We have already seen that we can apply both ordination analyses (such as PCA and PCO) and cluster analyses to the same data sets on objects of interest. We also had some hints that there are connections between certain types of ordination and cluster analysis. In this section of the workshop we will explore those connections more fully and look at how to combine the two sets of techniques. To do this we will look at two natural pairings of approaches, PCA with K-means NHCA, and PCO with HCA of a common distance matrix.

PCA and K-means NHCA

In the section on PCA we noted that the PCA algorithm derives a set of new variables (the principal components) from a set of data such that the maximum variance possible among the data objects with respect to the original variables is captured in as small a set as possible of the new principal components.
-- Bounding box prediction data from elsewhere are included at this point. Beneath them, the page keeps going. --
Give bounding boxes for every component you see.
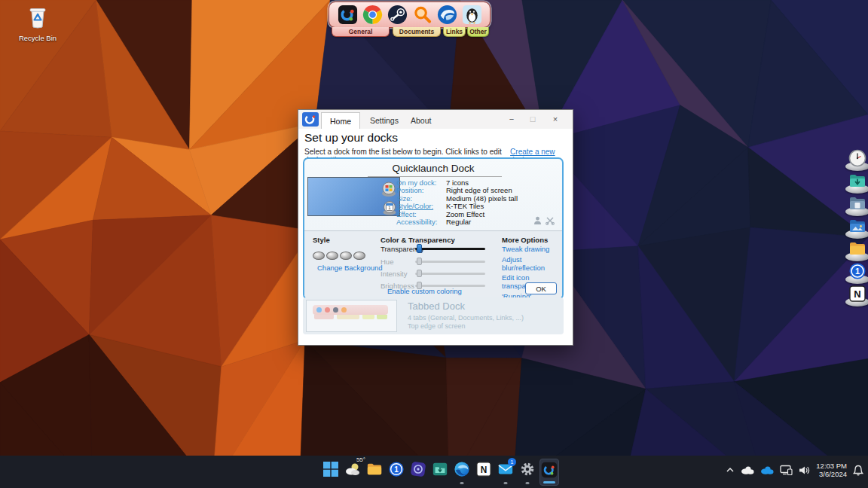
quicklaunch-dock-panel[interactable]: Quicklaunch Dock 1 On my doc (303, 157, 564, 300)
desktop: Recycle Bin (0, 0, 868, 488)
weather-widget[interactable]: 55° (343, 459, 362, 486)
change-background-link[interactable]: Change Background (317, 264, 383, 272)
tray-time: 12:03 PM (816, 462, 847, 470)
dock-tab-other[interactable]: Other (467, 27, 489, 37)
prop-row: Accessibility:Regular (396, 218, 547, 227)
person-icon[interactable] (533, 216, 542, 225)
prop-row: Effect:Zoom Effect (396, 210, 547, 218)
tab-home[interactable]: Home (321, 112, 360, 129)
dock-tab-links[interactable]: Links (443, 27, 466, 37)
style-presets (313, 252, 365, 260)
objectdock-logo-icon[interactable] (338, 5, 358, 25)
cloud-blue-icon[interactable] (760, 465, 774, 474)
settings-gear-icon (519, 461, 536, 477)
svg-text:N: N (481, 465, 487, 475)
tab-about[interactable]: About (402, 112, 439, 129)
documents-folder-icon (848, 194, 866, 212)
onepassword-icon: 1 (388, 461, 405, 477)
dock-tab-general[interactable]: General (332, 27, 390, 37)
bell-icon[interactable] (853, 465, 863, 476)
tabbed-dock-title: Tabbed Dock (408, 300, 465, 312)
dock-item-clock[interactable] (843, 149, 868, 171)
tweak-drawing-link[interactable]: Tweak drawing (502, 245, 562, 253)
style-section: Style Change Background Color & Transpar… (304, 231, 562, 298)
weather-icon (344, 461, 361, 477)
active-indicator (543, 481, 555, 483)
tab-settings[interactable]: Settings (362, 112, 407, 129)
thunderbird-icon[interactable] (437, 5, 457, 25)
dock-preview-thumbnail: 1 (307, 177, 400, 216)
recycle-bin-label: Recycle Bin (18, 34, 57, 42)
clock-icon (848, 149, 866, 167)
recycle-bin-icon (25, 5, 50, 30)
more-options-header: More Options (502, 236, 548, 244)
scissors-icon[interactable] (546, 216, 555, 225)
chrome-icon[interactable] (362, 5, 383, 25)
taskbar-notion[interactable]: N (474, 459, 494, 486)
dock-tab-documents[interactable]: Documents (393, 27, 441, 37)
downloads-app-icon (432, 461, 448, 477)
downloads-folder-icon (848, 172, 866, 190)
start-button[interactable] (321, 459, 341, 486)
cast-screen-icon[interactable] (780, 465, 793, 475)
chevron-up-icon[interactable] (726, 466, 735, 474)
dock-item-folder[interactable] (843, 239, 868, 261)
speaker-icon[interactable] (799, 465, 810, 475)
ok-button[interactable]: OK (525, 282, 557, 294)
cloud-white-icon[interactable] (741, 465, 754, 474)
style-preset-tile[interactable] (340, 252, 352, 260)
minimize-button[interactable]: − (503, 112, 520, 126)
svg-text:N: N (854, 288, 860, 300)
dock-item-pictures[interactable] (843, 217, 868, 239)
taskbar-1password[interactable]: 1 (387, 459, 406, 486)
transparency-slider[interactable]: Transparency (381, 244, 485, 253)
page-title: Set up your docks (304, 131, 398, 145)
prop-row: Size:Medium (48) pixels tall (396, 194, 547, 203)
objectdock-icon (541, 462, 558, 478)
window-titlebar: Home Settings About − □ × (298, 110, 573, 129)
style-preset-tile[interactable] (313, 252, 325, 260)
recycle-bin[interactable]: Recycle Bin (18, 5, 57, 42)
pictures-folder-icon (848, 217, 866, 235)
adjust-blur-link[interactable]: Adjust blur/reflection (502, 255, 562, 272)
tabbed-dock-thumbnail (306, 300, 397, 332)
tray-date: 3/6/2024 (816, 470, 847, 478)
dock-item-documents[interactable] (843, 194, 868, 216)
windows-tile-icon (381, 181, 397, 197)
taskbar-file-explorer[interactable] (365, 459, 384, 486)
onepassword-icon: 1 (848, 262, 866, 280)
app-logo-icon (302, 112, 319, 127)
style-color-link[interactable]: Style/Color: (396, 202, 446, 210)
style-header: Style (313, 236, 330, 244)
taskbar-objectdock[interactable] (539, 459, 559, 486)
running-indicator (460, 482, 464, 484)
dock-item-1password[interactable]: 1 (843, 262, 868, 284)
slider-handle[interactable] (417, 244, 422, 253)
svg-text:1: 1 (394, 465, 399, 474)
dock-panel-title: Quicklaunch Dock (304, 163, 562, 174)
running-indicator (526, 482, 530, 484)
enable-custom-coloring-link[interactable]: Enable custom coloring (387, 287, 462, 295)
color-transparency-header: Color & Transparency (381, 236, 455, 244)
dock-item-notion[interactable]: N (843, 285, 868, 307)
tray-clock[interactable]: 12:03 PM 3/6/2024 (816, 462, 847, 478)
close-button[interactable]: × (547, 112, 564, 126)
taskbar-edge[interactable] (452, 459, 472, 486)
steam-icon[interactable] (387, 5, 408, 25)
style-preset-tile[interactable] (353, 252, 365, 260)
taskbar-media-app[interactable] (408, 459, 428, 486)
edge-icon (454, 461, 470, 477)
calendar-tile-icon: 1 (382, 199, 397, 215)
taskbar-mail[interactable]: 1 (496, 459, 515, 486)
style-preset-tile[interactable] (326, 252, 338, 260)
taskbar: 55° 1 (0, 456, 868, 488)
hue-slider: Hue (381, 257, 485, 266)
quicklaunch-dock: 1 N (843, 149, 868, 307)
tabbed-dock-panel[interactable]: Tabbed Dock 4 tabs (General, Documents, … (303, 297, 564, 334)
taskbar-downloads-app[interactable] (430, 459, 450, 486)
maximize-button[interactable]: □ (524, 112, 541, 126)
penguin-icon[interactable] (462, 5, 482, 25)
taskbar-settings[interactable] (518, 459, 537, 486)
dock-item-downloads[interactable] (843, 172, 868, 194)
search-icon[interactable] (412, 5, 432, 25)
We also saw that in K-means NHCA the clusters are formed in such a way that the within-cluster variance (the sums of squares) over the data variables is minimized given the number of clusters we impose on the objects. Given this shared goal of minimizing variance, we might expect that a successful NHCA will result in groups of objects that occupy compact regions of the principal component space and which can be clearly differentiated from other clusters in that space. Another way of saying this is that PCA gives us a geometric interpretation of NHCA, in which the distances between points in the PCA solution is an indication of their tendency to cluster together in K-means NHCA.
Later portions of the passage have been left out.